Supporting Libraries

Steve Barlow presented the following to a meeting discussing the future of Somerset libraries.
We think you’ll find some interesting points!


The Case for Public Libraries in

Promoting Children’s Reading

Friends of Somerset Libraries and

The Campaign for the Book

August 2012


One of the arguments that has been advanced as to why libraries are no longer as necessary as they were is that books have fallen in price and ‘most people can afford to have their own books.”


A 2011 National Literacy Trust survey on Book Ownership of over 18,000 pupils aged 8 to 17 demonstrated that, while 70% or respondents had books of their own, 30% did not.


Of the latter, 40% said there were fewer than 10 books at home. They were 15 times more likely to report that they lived in a house without a single book. They were also more likely to come from a background of socio-economic deprivation.


The report concluded that children who do not own books:

  • enjoy reading less
  • read fewer books
  • read less frequently
  • read for shorter lengths of time when they do read
  • have fewer books in the home
  • read less of every kind of material not just books
  • have more negative attitudes to reading
  • find it harder to find books that interest them
  • are twice as likely to agree they only read when they have to
  • have lower attainment


The report further concluded:

It is not a case of books being irrelevant now technology has superseded printed matter. Children with no books of their own are less likely to be sending emails, reading websites or engaging with their peers through the written word on social networking sites. Children who grow up without books and without positive associations around reading are at a disadvantage in the modern world.
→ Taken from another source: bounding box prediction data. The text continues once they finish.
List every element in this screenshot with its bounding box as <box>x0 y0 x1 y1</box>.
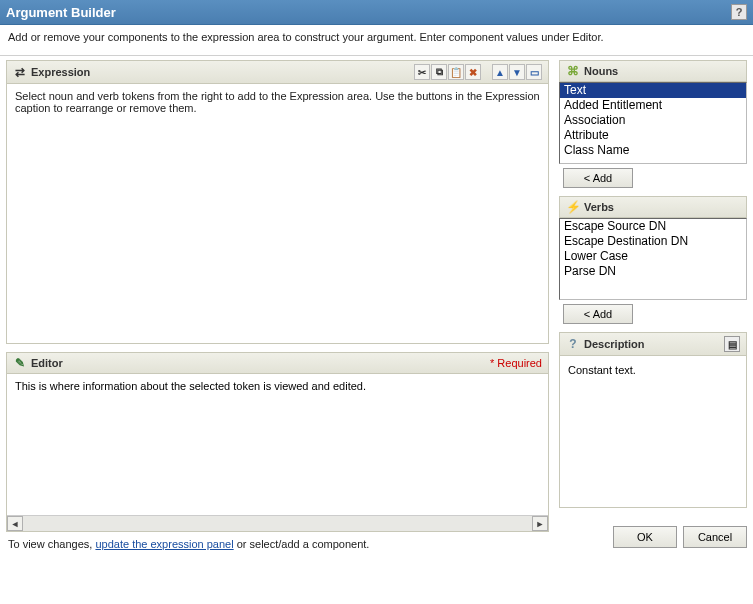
list-item[interactable]: Attribute <box>560 128 746 143</box>
nouns-header-label: Nouns <box>584 65 618 77</box>
verbs-header: ⚡ Verbs <box>559 196 747 218</box>
titlebar: Argument Builder ? <box>0 0 753 25</box>
nouns-header: ⌘ Nouns <box>559 60 747 82</box>
subtitle: Add or remove your components to the exp… <box>0 25 753 56</box>
verbs-listbox[interactable]: Escape Source DNEscape Destination DNLow… <box>559 218 747 300</box>
copy-button[interactable]: ⧉ <box>431 64 447 80</box>
help-icon[interactable]: ? <box>731 4 747 20</box>
description-body: Constant text. <box>559 356 747 508</box>
list-item[interactable]: Escape Destination DN <box>560 234 746 249</box>
footer-hint: To view changes, update the expression p… <box>6 532 549 556</box>
list-item[interactable]: Text <box>560 83 746 98</box>
expression-header-label: Expression <box>31 66 90 78</box>
description-header: ? Description ▤ <box>559 332 747 356</box>
update-expression-link[interactable]: update the expression panel <box>95 538 233 550</box>
footer-prefix: To view changes, <box>8 538 95 550</box>
ok-button[interactable]: OK <box>613 526 677 548</box>
verbs-add-button[interactable]: < Add <box>563 304 633 324</box>
paste-button[interactable]: 📋 <box>448 64 464 80</box>
scroll-track[interactable] <box>23 516 532 531</box>
delete-button[interactable]: ✖ <box>465 64 481 80</box>
editor-header-label: Editor <box>31 357 63 369</box>
list-item[interactable]: Added Entitlement <box>560 98 746 113</box>
list-item[interactable]: Class Name <box>560 143 746 158</box>
collapse-button[interactable]: ▭ <box>526 64 542 80</box>
required-label: * Required <box>490 357 542 369</box>
nouns-listbox[interactable]: TextAdded EntitlementAssociationAttribut… <box>559 82 747 164</box>
footer-suffix: or select/add a component. <box>234 538 370 550</box>
move-up-button[interactable]: ▲ <box>492 64 508 80</box>
scroll-right-icon[interactable]: ► <box>532 516 548 531</box>
editor-hint: This is where information about the sele… <box>15 380 366 392</box>
description-header-label: Description <box>584 338 645 350</box>
scroll-left-icon[interactable]: ◄ <box>7 516 23 531</box>
editor-body[interactable]: This is where information about the sele… <box>6 374 549 532</box>
description-text: Constant text. <box>568 364 636 376</box>
cut-button[interactable]: ✂ <box>414 64 430 80</box>
list-item[interactable]: Escape Source DN <box>560 219 746 234</box>
description-icon: ? <box>566 337 580 351</box>
list-item[interactable]: Lower Case <box>560 249 746 264</box>
title-text: Argument Builder <box>6 5 116 20</box>
description-doc-icon[interactable]: ▤ <box>724 336 740 352</box>
dialog-buttons: OK Cancel <box>559 516 747 548</box>
editor-icon: ✎ <box>13 356 27 370</box>
nouns-add-button[interactable]: < Add <box>563 168 633 188</box>
expression-body[interactable]: Select noun and verb tokens from the rig… <box>6 84 549 344</box>
editor-header: ✎ Editor * Required <box>6 352 549 374</box>
verbs-icon: ⚡ <box>566 200 580 214</box>
expression-header: ⇄ Expression ✂ ⧉ 📋 ✖ ▲ ▼ ▭ <box>6 60 549 84</box>
expression-hint: Select noun and verb tokens from the rig… <box>15 90 540 114</box>
list-item[interactable]: Association <box>560 113 746 128</box>
expression-icon: ⇄ <box>13 65 27 79</box>
verbs-header-label: Verbs <box>584 201 614 213</box>
editor-hscrollbar[interactable]: ◄ ► <box>7 515 548 531</box>
cancel-button[interactable]: Cancel <box>683 526 747 548</box>
move-down-button[interactable]: ▼ <box>509 64 525 80</box>
list-item[interactable]: Parse DN <box>560 264 746 279</box>
nouns-icon: ⌘ <box>566 64 580 78</box>
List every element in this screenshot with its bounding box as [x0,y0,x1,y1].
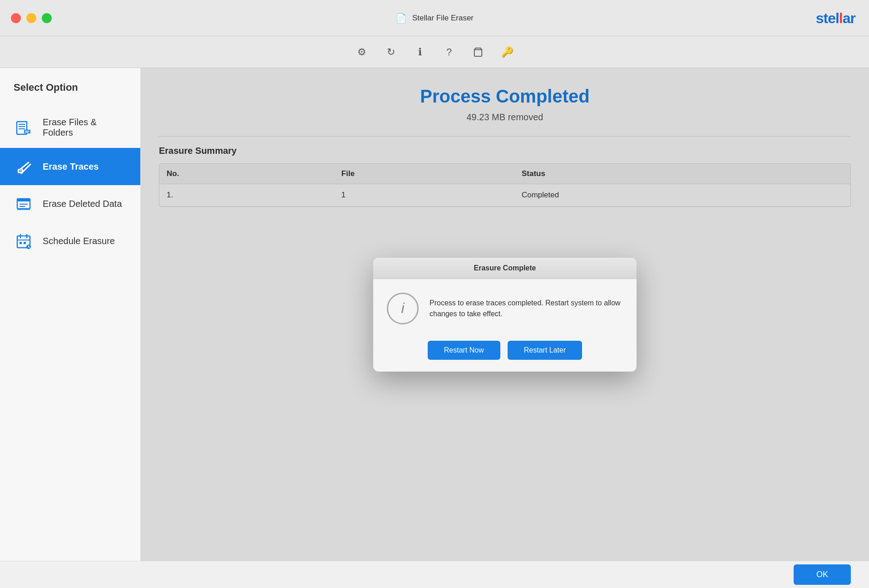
erase-deleted-icon [14,195,34,212]
dialog-overlay: Erasure Complete i Process to erase trac… [141,68,869,561]
close-button[interactable] [11,13,21,23]
stellar-logo: stellar [816,10,855,26]
erasure-complete-dialog: Erasure Complete i Process to erase trac… [373,258,637,372]
erase-traces-icon [14,158,34,175]
dialog-buttons: Restart Now Restart Later [373,333,637,372]
bottom-bar: OK [0,561,869,588]
svg-rect-12 [17,199,30,201]
sidebar-item-erase-traces-label: Erase Traces [43,162,99,172]
dialog-message: Process to erase traces completed. Resta… [430,298,623,319]
svg-rect-8 [18,169,23,173]
key-button[interactable]: 🔑 [497,42,517,62]
info-button[interactable]: ℹ [410,42,430,62]
settings-button[interactable]: ⚙ [352,42,372,62]
app-title: Stellar File Eraser [412,14,474,23]
traffic-lights [11,13,52,23]
sidebar: Select Option Erase Files & Folders [0,68,141,561]
dialog-info-icon: i [387,293,419,324]
sidebar-item-erase-deleted[interactable]: Erase Deleted Data [0,185,140,222]
sidebar-item-erase-deleted-label: Erase Deleted Data [43,199,122,209]
content-area: Process Completed 49.23 MB removed Erasu… [141,68,869,561]
sidebar-item-schedule-erasure-label: Schedule Erasure [43,236,115,246]
svg-rect-5 [24,130,30,133]
titlebar-content: 📄 Stellar File Eraser [395,13,474,24]
erase-files-icon [14,119,34,136]
help-button[interactable]: ? [439,42,459,62]
sidebar-item-erase-files[interactable]: Erase Files & Folders [0,107,140,148]
restart-later-button[interactable]: Restart Later [508,341,582,360]
sidebar-item-schedule-erasure[interactable]: Schedule Erasure [0,222,140,260]
svg-rect-20 [24,242,26,244]
sidebar-item-erase-traces[interactable]: Erase Traces [0,148,140,185]
ok-button[interactable]: OK [794,564,851,585]
app-icon: 📄 [395,13,407,24]
dialog-titlebar: Erasure Complete [373,258,637,279]
sidebar-title: Select Option [0,82,140,107]
schedule-erasure-icon [14,232,34,250]
toolbar: ⚙ ↻ ℹ ? 🔑 [0,36,869,68]
svg-rect-19 [20,242,22,244]
refresh-button[interactable]: ↻ [381,42,401,62]
main-layout: Select Option Erase Files & Folders [0,68,869,561]
sidebar-item-erase-files-label: Erase Files & Folders [43,117,127,138]
cart-button[interactable] [468,42,488,62]
restart-now-button[interactable]: Restart Now [428,341,500,360]
maximize-button[interactable] [42,13,52,23]
minimize-button[interactable] [26,13,36,23]
dialog-body: i Process to erase traces completed. Res… [373,279,637,333]
titlebar: 📄 Stellar File Eraser stellar [0,0,869,36]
Therefore to argue that book ownership among children renders libraries unnecessary is to ignore the needs of the most deprived 30 % of our population.



At the end of 2009 in a survey entitled Young People’s Reading and Writing, the National Literacy Trust surveyed 17,000 children and young people online in the UK’s largest ever study of young people’s attitudes to literacy and literate behaviour.


The research demonstrated the powerful relationship between a child’s access to resources and their attainment in reading and writing. There were strong positive relationships between a child’s access to all the resources which were named in the survey, paper and electronic, and their literacy attainment.


Worryingly, the research found that children’s access to all types of resources had fallen since its previous survey in 2005. Book ownership in children and young people had fallen steeply from 89% to 73%. Interestingly, there had been a significant drop in the number of children who access a computer at home (91% in 2005 to 83% in 2009) – perhaps linked to the rise in hand-held technologies.


Therefore it is demonstrably not the case that libraries are no longer needed as a learning resource by a population that has greater access to electronic media.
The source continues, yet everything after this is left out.